Categories > Celebrities > My Chemical Romance > I'll Jump, Then Fall

It's Obvious To Me

by LittleMissFae 5 reviews

Rosemary wakes up to something totally new.

Category: My Chemical Romance - Rating: PG-13 - Genres: Crossover,Drama,Romance - Characters: Gerard Way - Published: 2010-12-06 - Updated: 2010-12-07 - 904 words

5Exciting
Author's Note: So today I found out that I'll Jump, Then Fall is the features story. What can I say? I'm pretty proud! Enjoy!

I'll Jump, Then Fall (4)

Chapter Four:

Stop thinking twice! You made the right decision! Everything happens for a reason. I couldn't help but try and talk myself into calling Gerard back and apologizing. But I couldn't. I had to stay strong, for myself if not anyone else. 

Gerard and I together were nothing but a beautiful disaster. It was a heartbreaking story to retell. I could not listen to music without thinking of him. It used to be my life, my everything. The sad, melancholy tune killed me inside, music was Gerard's and mine's release together. Nothing and no one understood me better.

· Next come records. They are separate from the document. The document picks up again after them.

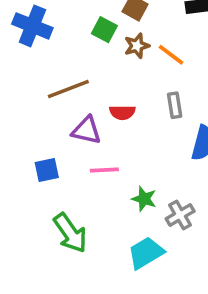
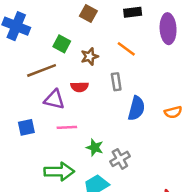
green square: (104, 30) -> (62, 44), moved
brown star: (137, 46) -> (90, 56), moved
orange line: (171, 55) -> (126, 49), moved
green arrow: (70, 233) -> (59, 172), moved, turned -56

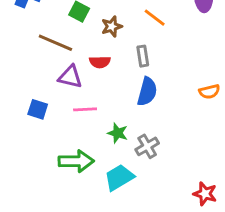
brown line: (42, 70) -> (55, 43), turned 44
blue semicircle: (136, 108) -> (147, 92), moved
blue square: (26, 127) -> (38, 109), turned 30

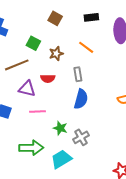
brown line: (55, 43) -> (17, 65), turned -45

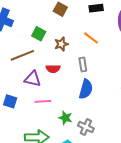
gray cross: (81, 137) -> (86, 127), turned -35

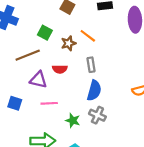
orange line: (91, 38) -> (88, 36), moved
gray cross: (86, 127) -> (97, 115), moved

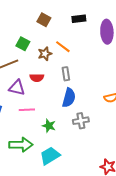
gray cross: (97, 115) -> (81, 121), moved, turned -35

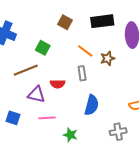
black rectangle: (79, 19) -> (102, 21), size x1.5
brown star: (45, 54) -> (108, 58), moved
gray rectangle: (66, 74) -> (82, 73), moved
gray cross: (81, 121) -> (118, 132), moved

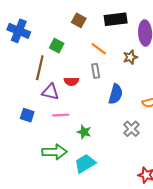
brown star: (108, 58) -> (130, 57), moved
brown line: (26, 70) -> (40, 68), turned -55
blue semicircle: (92, 105) -> (116, 94), moved
gray cross: (118, 132) -> (131, 129), turned -35

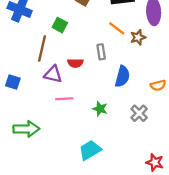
orange line: (99, 49) -> (117, 28), moved
blue square: (27, 115) -> (13, 82), moved
green star: (84, 132) -> (100, 109), moved
green arrow: (55, 152) -> (26, 129), moved

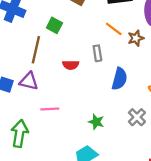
purple triangle: (53, 74) -> (29, 81), moved
pink line: (64, 99) -> (50, 109), moved
green star: (100, 109) -> (96, 122), moved
green arrow: (26, 129) -> (20, 133), turned -80

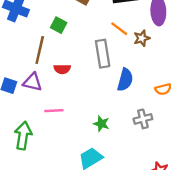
gray rectangle: (97, 53) -> (103, 54), size x1.6
red semicircle: (71, 65) -> (62, 69), moved
gray cross: (137, 117) -> (143, 119), turned 30

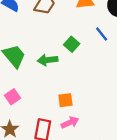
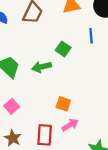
blue line: (102, 34) -> (91, 36), turned 40
orange square: (65, 100) -> (63, 104), turned 32

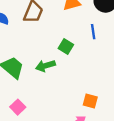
orange square: (63, 104) -> (90, 101), moved

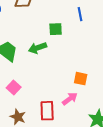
green square: (66, 47) -> (56, 29), turned -32

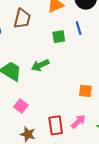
green square: (56, 29) -> (59, 37), moved
pink arrow: (70, 99) -> (78, 122), moved

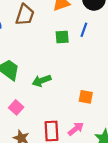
blue line: (79, 28) -> (84, 30), turned 32
green arrow: (40, 65) -> (42, 81), moved

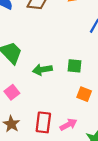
green square: (62, 37) -> (75, 66), moved

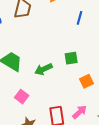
orange square: (84, 94) -> (86, 81), turned -32

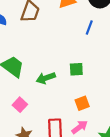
orange square: (86, 81) -> (82, 103), moved

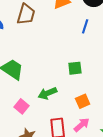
green arrow: (46, 78) -> (47, 93), moved

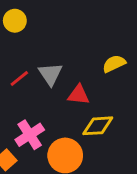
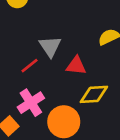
red line: (19, 78) -> (30, 66), moved

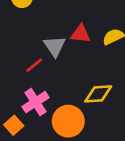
red triangle: (76, 66) -> (81, 34), moved

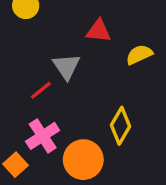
red triangle: (81, 34) -> (99, 31), moved
yellow diamond: (98, 94) -> (121, 126), turned -56

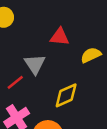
yellow diamond: (121, 126) -> (66, 95), moved, turned 36

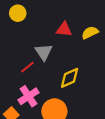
yellow semicircle: (91, 55) -> (90, 33), moved

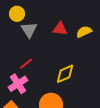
gray triangle: (44, 52) -> (29, 30), moved
pink cross: (29, 96) -> (18, 84), moved

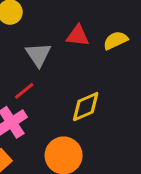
gray triangle: (29, 30) -> (38, 55), moved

Something was wrong with me; it had to be. Gerard was my almost lover. Brendon was safe, I loved him too. But it wasn't the same. Brendon couldn't fill up the entire hole in my chest that Gerard had left. At first, I had believed it to be all my fault. But now, it wasn't and I could see that. We had both done are equal parts to seperate each other. I had hurt him and he had hurt me, broken my heart. It was irreplaceable though. I hoped he was happy, even if I were not.

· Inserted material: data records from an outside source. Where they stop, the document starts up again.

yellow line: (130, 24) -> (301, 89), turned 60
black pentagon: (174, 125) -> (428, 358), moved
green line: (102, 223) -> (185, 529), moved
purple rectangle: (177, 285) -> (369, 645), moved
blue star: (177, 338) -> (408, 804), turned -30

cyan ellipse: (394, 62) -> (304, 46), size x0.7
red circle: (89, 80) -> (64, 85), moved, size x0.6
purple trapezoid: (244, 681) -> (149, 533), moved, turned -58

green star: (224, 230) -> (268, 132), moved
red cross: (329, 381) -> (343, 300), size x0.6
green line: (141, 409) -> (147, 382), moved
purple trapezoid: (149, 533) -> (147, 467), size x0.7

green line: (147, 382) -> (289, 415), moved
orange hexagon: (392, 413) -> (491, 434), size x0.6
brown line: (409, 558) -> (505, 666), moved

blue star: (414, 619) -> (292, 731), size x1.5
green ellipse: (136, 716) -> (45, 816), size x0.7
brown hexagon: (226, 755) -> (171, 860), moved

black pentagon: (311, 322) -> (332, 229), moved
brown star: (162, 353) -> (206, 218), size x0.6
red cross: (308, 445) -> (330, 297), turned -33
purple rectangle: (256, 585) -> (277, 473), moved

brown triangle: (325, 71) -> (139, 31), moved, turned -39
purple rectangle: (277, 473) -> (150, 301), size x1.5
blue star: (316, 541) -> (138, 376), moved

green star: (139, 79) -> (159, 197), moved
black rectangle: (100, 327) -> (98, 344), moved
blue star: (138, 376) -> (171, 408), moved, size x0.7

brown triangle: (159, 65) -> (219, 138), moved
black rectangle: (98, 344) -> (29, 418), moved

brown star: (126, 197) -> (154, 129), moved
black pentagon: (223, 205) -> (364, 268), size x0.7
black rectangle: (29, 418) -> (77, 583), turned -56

He was gone and he'd never be back. My Gerard left me here, alone and scared. Brendon walked into the room. 'You're all I've got right now,' I thought. No one understands how difficult it is to feel this way. Take me far away. Please always be here. Don't leave me alone any longer. 

"Are you okay?" He whispered, taking a seat right next to me. 

I began to attempt a lie but couldn't bring myself to. I simply shook my head, a tear rolling down my cheek. "Am I okay? Absolutely not."

"It's going to be okay." Brendon scanned the room awkwardly as if he would much rather be a fly on the wall than stand here speaking about this once again. 

Anger flooded my vains. "How are you so sure?" 

"I just know life will get better for you. It's just a bit difficult right now. Think about it this way, before the rise there must always be a fall. This is your fall. Before you know it, he'll be there waiting to cath you."

"He won't want to catch me. Not after what he just said. I guess I'll just have to be ready to catch myself." Even as the words rang through my ears, I knew they weren't true. Or at least not completely true. 

"Fine. Then when you fall, you'll have to catch yourself. Can you do that?"

"Apparently. I am right now," I snarled and rolled my eyes. 

A low, throaty laugh escaped Brendon's lips. "Sweetheart, if you think you're alone right now you are mistaken. Just wait until I'm not here to support you."

I looked at him, astonished. How could he have said that? Was he true? Was he all that I had now? Brendon shook his head, "If you need someone, I'll be there to catch you when you fall because without you, I'd be miserable."

Brendon was attempting to make me smile but it only made me feel ashamed and saddened to be speaking of this with him. My head was tucked securely in my hands, away from anyones view. His words shocked me, twisting my head up as fast as I was capable of. "Do you love him?" Those four words seemed so difficult to answer, too difficult to answer.

I swallowed hard before answering, "Yes." I didn't need to think too hard about that question but speaking my response out loud was another challenge, especially to him. 

"I can understand why you love him." Brendon's hand gently found my chin and he lifted my head up so he was eye level with me. "Do you love me?"

My eyes shut in dissapointment. Tears were forming, I felt as if I would be betraying Gerard if I answered honestly, even though we were over. "I-I. Yes," I finally said. 

"Then let me try and help you live again."

I was defeated, I knew that. Brendon would find a way to make me happy again. He always did. I just wasn't sure if my wounds were ready to heal. They were so painful that they could possibly kill, like a snake's venom in the Summer heat. "Okay."


I had not spoken to Gerard again, I would not answer his phone calls. I felt very weird though. I was strangely aware that something was off. I just couldn't be sure what. The feeling was bitterly familiar. As if, I was simply recalling a past event. 

I wasn't sure if I was simply going mad from everything happening. I highly doubted it though, I was recovering from the great attack quickly. Some days, I felt just as I had before I met Gerard. Others it was as if Cupid shot me with an arrow and ripped it right back out.

I finally recognized the feeling at dinner with Brendon. I had no doubt in what I was about to say. No doubt at all, no reason to even question my beliefs. My voice sounded gruff, and scared if anything. Panic arose in my eyes as I stared at Brendon. "I'm pregnant."